Lazy Edward Bay

The Lazy Edward Bay project is made up of 26 claims owned 100% by ALX totaling 6,364 hectares (15,726 acres) and straddles the southern margin of the Athabasca Basin. The property is located east of the Cable Bay Shear Zone, a crustal-scale, regional litho-tectonic domain boundary and lies within the western Mudjatic geological domain.


  • Drill hole LE-50 intersected moderately chloritized, sericitized, and weakly hematized migmatitic, graphitic pelite returning 770 ppm uranium with anomalous boron, nickel and other pathfinder elements.
  • Several conductive trends that have had little or no drill testing.

Proximity to Uranium Discoveries, Deposits, Mills and Mines

  • 55 km (approx.) west of the Key Lake Mill and historic deposit.
  • 55 km (approx.) east of the Centennial deposit.

Exploration by ALX and Predecessors


ALX Uranium’s predecessor Lakeland Resources, completed an exploration program consisting of prospecting, radon testing and conventional soil sampling on the Bay trend. Prospecting and sampling was also conducted on the Liberty, Ponderosa and Jack trends. On the Bay trend conventional soil surveys, prospecting and a RadonEX survey identified strong radon anomalism associated with conductive zones. Exploration on the Liberty trend identified strongly radioactive boulders and radioactive springs and muds at surface.


In the winter of 2017 a radon-in-water survey was completed as an extension to previous radon surveys over the area of drill hole LE-050. An anomalous trend in the radon was noted that corresponds to previously delineated EM conductors from ground and airborne survey in the area.
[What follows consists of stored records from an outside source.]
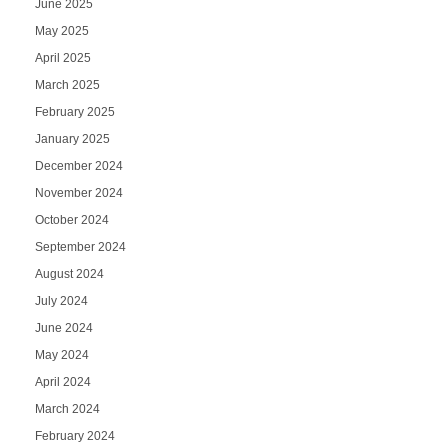
June 2025
May 2025
April 2025
March 2025
February 2025
January 2025
December 2024
November 2024
October 2024
September 2024
August 2024
July 2024
June 2024
May 2024
April 2024
March 2024
February 2024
ALX contracted Special Projects Inc. (“SPI”) to perform a low-level airborne radiometric and magnetic survey of approximately 4,450 line kilometres over the Property. This airborne survey is effective in the detection of radioactive boulders in the shallow sub-surface that may not have been located by historical ground prospecting. The SPI survey method successfully detected responses from buried, high-grade uraniferous boulders at Patterson Lake in 2009, which provided an important vector to the discovery of the mineralized PLG-3B conductor at the Triple R deposit in November 2012.